=== TASK INPUT ===
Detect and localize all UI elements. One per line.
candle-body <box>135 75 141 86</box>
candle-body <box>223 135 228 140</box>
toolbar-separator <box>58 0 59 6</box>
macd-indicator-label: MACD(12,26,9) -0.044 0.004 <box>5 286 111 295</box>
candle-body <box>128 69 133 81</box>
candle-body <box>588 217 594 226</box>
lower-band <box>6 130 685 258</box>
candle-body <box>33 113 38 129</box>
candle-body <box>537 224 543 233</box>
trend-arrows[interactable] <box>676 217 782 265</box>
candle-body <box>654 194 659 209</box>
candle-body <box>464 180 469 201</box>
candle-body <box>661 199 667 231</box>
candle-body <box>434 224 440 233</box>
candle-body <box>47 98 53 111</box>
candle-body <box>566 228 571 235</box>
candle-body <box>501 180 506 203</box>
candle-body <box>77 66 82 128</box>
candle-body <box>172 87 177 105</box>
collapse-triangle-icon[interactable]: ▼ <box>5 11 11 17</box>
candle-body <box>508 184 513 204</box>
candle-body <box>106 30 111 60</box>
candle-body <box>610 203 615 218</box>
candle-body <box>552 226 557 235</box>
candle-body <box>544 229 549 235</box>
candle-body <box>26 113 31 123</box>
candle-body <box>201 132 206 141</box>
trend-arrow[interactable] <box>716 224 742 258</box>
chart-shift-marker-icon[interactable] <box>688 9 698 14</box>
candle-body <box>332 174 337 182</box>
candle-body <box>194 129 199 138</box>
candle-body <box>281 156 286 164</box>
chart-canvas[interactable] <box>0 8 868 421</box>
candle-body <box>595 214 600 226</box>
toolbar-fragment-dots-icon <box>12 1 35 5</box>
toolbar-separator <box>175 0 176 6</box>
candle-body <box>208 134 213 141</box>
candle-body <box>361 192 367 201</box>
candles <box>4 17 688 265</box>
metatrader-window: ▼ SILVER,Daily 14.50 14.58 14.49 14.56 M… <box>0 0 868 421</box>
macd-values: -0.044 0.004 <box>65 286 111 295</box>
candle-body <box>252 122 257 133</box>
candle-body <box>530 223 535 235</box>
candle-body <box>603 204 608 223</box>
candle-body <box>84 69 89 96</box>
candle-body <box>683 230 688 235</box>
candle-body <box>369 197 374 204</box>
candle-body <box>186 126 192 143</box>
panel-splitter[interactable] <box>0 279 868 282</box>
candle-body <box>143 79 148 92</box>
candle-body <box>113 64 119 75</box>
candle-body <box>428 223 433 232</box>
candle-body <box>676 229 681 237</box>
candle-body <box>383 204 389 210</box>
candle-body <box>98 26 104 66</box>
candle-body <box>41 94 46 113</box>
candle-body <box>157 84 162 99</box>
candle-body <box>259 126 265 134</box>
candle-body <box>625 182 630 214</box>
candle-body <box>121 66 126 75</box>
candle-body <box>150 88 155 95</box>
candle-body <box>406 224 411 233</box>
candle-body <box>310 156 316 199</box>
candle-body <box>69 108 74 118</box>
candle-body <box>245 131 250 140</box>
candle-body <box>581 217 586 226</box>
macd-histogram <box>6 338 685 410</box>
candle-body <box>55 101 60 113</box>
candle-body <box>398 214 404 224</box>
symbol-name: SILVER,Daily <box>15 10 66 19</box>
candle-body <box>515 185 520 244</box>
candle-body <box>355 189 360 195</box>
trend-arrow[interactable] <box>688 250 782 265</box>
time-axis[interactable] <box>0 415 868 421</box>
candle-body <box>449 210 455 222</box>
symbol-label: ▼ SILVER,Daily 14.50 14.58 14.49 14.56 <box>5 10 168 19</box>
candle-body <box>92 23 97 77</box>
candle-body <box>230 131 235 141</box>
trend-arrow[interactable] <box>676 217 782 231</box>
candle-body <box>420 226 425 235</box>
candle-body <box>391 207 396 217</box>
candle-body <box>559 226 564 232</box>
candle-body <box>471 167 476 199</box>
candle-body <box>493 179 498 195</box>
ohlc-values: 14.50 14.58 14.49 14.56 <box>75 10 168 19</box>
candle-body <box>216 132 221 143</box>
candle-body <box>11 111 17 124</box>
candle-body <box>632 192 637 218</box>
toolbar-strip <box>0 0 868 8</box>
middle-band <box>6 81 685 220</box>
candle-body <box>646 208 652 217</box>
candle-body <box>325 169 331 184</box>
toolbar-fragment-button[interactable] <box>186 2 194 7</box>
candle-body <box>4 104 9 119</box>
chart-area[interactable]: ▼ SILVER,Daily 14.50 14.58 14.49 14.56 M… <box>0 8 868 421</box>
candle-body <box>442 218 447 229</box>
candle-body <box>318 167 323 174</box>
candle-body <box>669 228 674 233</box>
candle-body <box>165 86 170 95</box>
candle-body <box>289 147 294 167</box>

=== WHAT IS NEEDED ===
All of the lines above are to be restated word for word.

=== WRITTEN RESPONSE ===
Detect and localize all UI elements. One per line.
candle-body <box>135 75 141 86</box>
candle-body <box>223 135 228 140</box>
toolbar-separator <box>58 0 59 6</box>
macd-indicator-label: MACD(12,26,9) -0.044 0.004 <box>5 286 111 295</box>
candle-body <box>128 69 133 81</box>
candle-body <box>588 217 594 226</box>
lower-band <box>6 130 685 258</box>
candle-body <box>33 113 38 129</box>
candle-body <box>537 224 543 233</box>
trend-arrows[interactable] <box>676 217 782 265</box>
candle-body <box>654 194 659 209</box>
candle-body <box>464 180 469 201</box>
candle-body <box>661 199 667 231</box>
candle-body <box>434 224 440 233</box>
candle-body <box>47 98 53 111</box>
candle-body <box>566 228 571 235</box>
candle-body <box>501 180 506 203</box>
candle-body <box>77 66 82 128</box>
candle-body <box>172 87 177 105</box>
collapse-triangle-icon[interactable]: ▼ <box>5 11 11 17</box>
candle-body <box>508 184 513 204</box>
candle-body <box>106 30 111 60</box>
candle-body <box>610 203 615 218</box>
candle-body <box>552 226 557 235</box>
candle-body <box>544 229 549 235</box>
candle-body <box>26 113 31 123</box>
candle-body <box>201 132 206 141</box>
trend-arrow[interactable] <box>716 224 742 258</box>
chart-shift-marker-icon[interactable] <box>688 9 698 14</box>
candle-body <box>332 174 337 182</box>
candle-body <box>194 129 199 138</box>
candle-body <box>281 156 286 164</box>
chart-canvas[interactable] <box>0 8 868 421</box>
candle-body <box>595 214 600 226</box>
toolbar-fragment-dots-icon <box>12 1 35 5</box>
toolbar-separator <box>175 0 176 6</box>
candle-body <box>208 134 213 141</box>
candle-body <box>361 192 367 201</box>
candles <box>4 17 688 265</box>
metatrader-window: ▼ SILVER,Daily 14.50 14.58 14.49 14.56 M… <box>0 0 868 421</box>
macd-values: -0.044 0.004 <box>65 286 111 295</box>
candle-body <box>252 122 257 133</box>
candle-body <box>530 223 535 235</box>
candle-body <box>603 204 608 223</box>
candle-body <box>84 69 89 96</box>
candle-body <box>683 230 688 235</box>
candle-body <box>369 197 374 204</box>
candle-body <box>186 126 192 143</box>
panel-splitter[interactable] <box>0 279 868 282</box>
candle-body <box>143 79 148 92</box>
candle-body <box>113 64 119 75</box>
candle-body <box>428 223 433 232</box>
candle-body <box>676 229 681 237</box>
candle-body <box>383 204 389 210</box>
candle-body <box>98 26 104 66</box>
candle-body <box>41 94 46 113</box>
candle-body <box>157 84 162 99</box>
candle-body <box>259 126 265 134</box>
candle-body <box>625 182 630 214</box>
candle-body <box>121 66 126 75</box>
candle-body <box>150 88 155 95</box>
candle-body <box>406 224 411 233</box>
candle-body <box>310 156 316 199</box>
candle-body <box>69 108 74 118</box>
candle-body <box>245 131 250 140</box>
candle-body <box>581 217 586 226</box>
macd-histogram <box>6 338 685 410</box>
candle-body <box>55 101 60 113</box>
candle-body <box>398 214 404 224</box>
symbol-name: SILVER,Daily <box>15 10 66 19</box>
candle-body <box>515 185 520 244</box>
candle-body <box>355 189 360 195</box>
trend-arrow[interactable] <box>688 250 782 265</box>
time-axis[interactable] <box>0 415 868 421</box>
candle-body <box>449 210 455 222</box>
symbol-label: ▼ SILVER,Daily 14.50 14.58 14.49 14.56 <box>5 10 168 19</box>
candle-body <box>92 23 97 77</box>
candle-body <box>230 131 235 141</box>
trend-arrow[interactable] <box>676 217 782 231</box>
candle-body <box>420 226 425 235</box>
candle-body <box>391 207 396 217</box>
candle-body <box>559 226 564 232</box>
candle-body <box>471 167 476 199</box>
candle-body <box>493 179 498 195</box>
ohlc-values: 14.50 14.58 14.49 14.56 <box>75 10 168 19</box>
candle-body <box>216 132 221 143</box>
candle-body <box>11 111 17 124</box>
candle-body <box>632 192 637 218</box>
toolbar-strip <box>0 0 868 8</box>
middle-band <box>6 81 685 220</box>
candle-body <box>646 208 652 217</box>
candle-body <box>325 169 331 184</box>
toolbar-fragment-button[interactable] <box>186 2 194 7</box>
candle-body <box>4 104 9 119</box>
chart-area[interactable]: ▼ SILVER,Daily 14.50 14.58 14.49 14.56 M… <box>0 8 868 421</box>
candle-body <box>442 218 447 229</box>
candle-body <box>318 167 323 174</box>
candle-body <box>669 228 674 233</box>
candle-body <box>165 86 170 95</box>
candle-body <box>289 147 294 167</box>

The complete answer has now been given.